UT instructor’s photography featured at Center for the Visual Arts

July 2, 2014 | Arts, Events, UToday, — Communication and the Arts
By Lindsay Mahaney



Dead owls, sea lion carcasses and car wrecks are all subjects of a UT faculty member’s photography on display on the University’s Toledo Museum of Art Campus this summer.

“Trampoline-Excavator” is part of Eric Zeigler’s “Still Photography” exhibition, which is on display this summer in the Center for the Visual Arts Clement Gallery.

“Trampoline-Excavator” is part of Eric Zeigler’s “Still Photography” exhibition, which is on display this summer in the Center for the Visual Arts Clement Gallery.

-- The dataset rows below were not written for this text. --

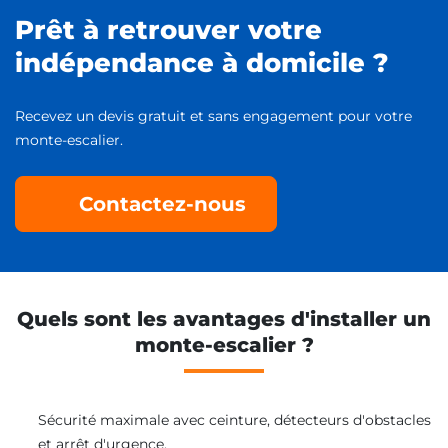
Prêt à retrouver votre
indépendance à domicile ?
Recevez un devis gratuit et sans engagement pour votre
monte-escalier.
Contactez-nous
Quels sont les avantages d'installer un
monte-escalier ?
Sécurité maximale avec ceinture, détecteurs d'obstacles
et arrêt d'urgence.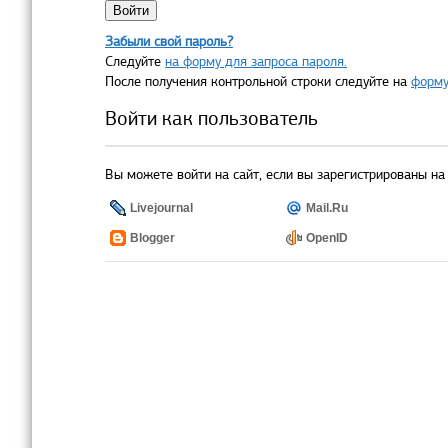
Забыли свой пароль?
Следуйте
на форму для запроса пароля.
После получения контрольной строки следуйте на
форму
Войти как пользователь
Вы можете войти на сайт, если вы зарегистрированы на 
Livejournal
Mail.Ru
Blogger
OpenID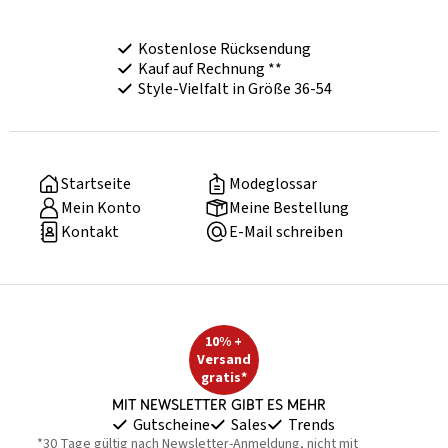
Kostenlose Rücksendung
Kauf auf Rechnung **
Style-Vielfalt in Größe 36-54
Startseite
Modeglossar
Mein Konto
Meine Bestellung
Kontakt
E-Mail schreiben
10% +
Versand
gratis*
Mit Newsletter gibt es mehr
Gutscheine
Sales
Trends
*30 Tage gültig nach Newsletter-Anmeldung, nicht mit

“I know that when I show pictures of a dead owl on the ground, people are going to be interested for a lot of reasons,” said Eric Zeigler, UT photography and new media instructor. “And I hope that they come around to the reasons that I’m interested in showing them by showing them this material.”

Zeigler created the exhibition titled “Still Photography,” which can be seen through Sunday, Sept. 21, in the UT Center for the Visual Arts Clement Gallery. The free, public exhibit will be open daily from 9 a.m. to 8 p.m.

Zeigler

Zeigler

The collection is a variety of pictures that have been taken over the past six years while Zeigler was pursuing other projects. “Still Photography” is less serious and more sataric than other collections as well, Zeigler said. They are set up in a diptych style — two pictures displayed side by side — and provide a formal connection, despite being seemingly unrelated, he said.

“Still photographs, to me, mean photographs not only of stuff that’s not moving, but photographs made for a person to sort of comprehend through a window onto the world,” he said. “Nothing’s constructed about them; they’re completely found, and the seeing itself is much of the meaning.”

Zeigler said because of the copious number of photographs he takes, he makes time to go through his work regularly, which led to the creation of this collection.

Of his three published portfolios of work, Zeigler said this one is his favorite because he feels it represents his personality best as an artist.

“I think the purpose of looking at a photograph, or any artwork at all, is to either educate yourself about the world or to open yourself up to the way that someone understands things,” he said. “It’s really about teaching yourself about things that are interesting either to you or to other people. This sort of strange menagerie of things is what’s interesting to me.”

Zeigler will present an artist talk Wednesday, Sept. 10, at 1:30 p.m. in the Center for the Visual Arts Haigh Auditorium.